Recitó mis derechos. Me parecía una rutina cuando se los leían a mis clientes, pero tomaron un significado muy especial ahora que estaba sentada sobre una silla atornillada al suelo y a medio metro de una pistola sujeta a un tobillo. Me esforcé por relajarme y me inventé el juego de descubrir el acento de Azzic. Era rudo, de clase obrera, con unas vocales oriundas del norte de Filadelfia. Tal vez del parque Juniata o acaso de Olney.
– Volvamos al principio -dijo Azzic-. ¿Por qué se peleó anoche con el señor Biscardi?

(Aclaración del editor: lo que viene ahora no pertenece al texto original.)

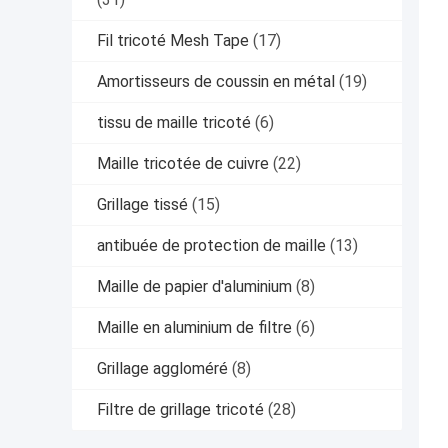
Fil tricoté Mesh Tape
(17)
Amortisseurs de coussin en métal
(19)
tissu de maille tricoté
(6)
Maille tricotée de cuivre
(22)
Grillage tissé
(15)
antibuée de protection de maille
(13)
Maille de papier d'aluminium
(8)
Maille en aluminium de filtre
(6)
Grillage aggloméré
(8)
Filtre de grillage tricoté
(28)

– No fue una pelea -corrigió Grady-. Fue una discusión.
Azzic lo aceptó casi elegantemente.
– ¿Sobre qué discutió anoche con el señor Biscardi?
Me aclaré la garganta.
– Mark quería disolver la sociedad.
– Pero usted no.
– Bennie… -empezó a decir Grady, pero no le hice caso.
– Me sorprendió, pero yo no tenía otra opción. La sociedad se podía romper por decisión de cualquiera de las partes.
– No le gustó nada, ¿verdad? Usted y él habían fundado la empresa y vivieron juntos muchos años antes de que él empezara la relación con la señorita Eberlein.
Grady me retorció el hombro.
– -Teniente, le recomiendo a mi cliente que no conteste a esa pregunta, si es que se trata de una pregunta. Por favor, prosiga.
Azzic suspiró.
– -Le gritó usted al señor Biscardi durante esa discusión, ¿verdad? Usted estaba enfadada.
Grady volvió a presionarme el hombro.
– Teniente, usted pregunta y se contesta. Hubo una discusión sobre la disolución de la sociedad, pero ambas partes decidieron continuar. Próxima pregunta o lamentaré decirle que tendremos que irnos.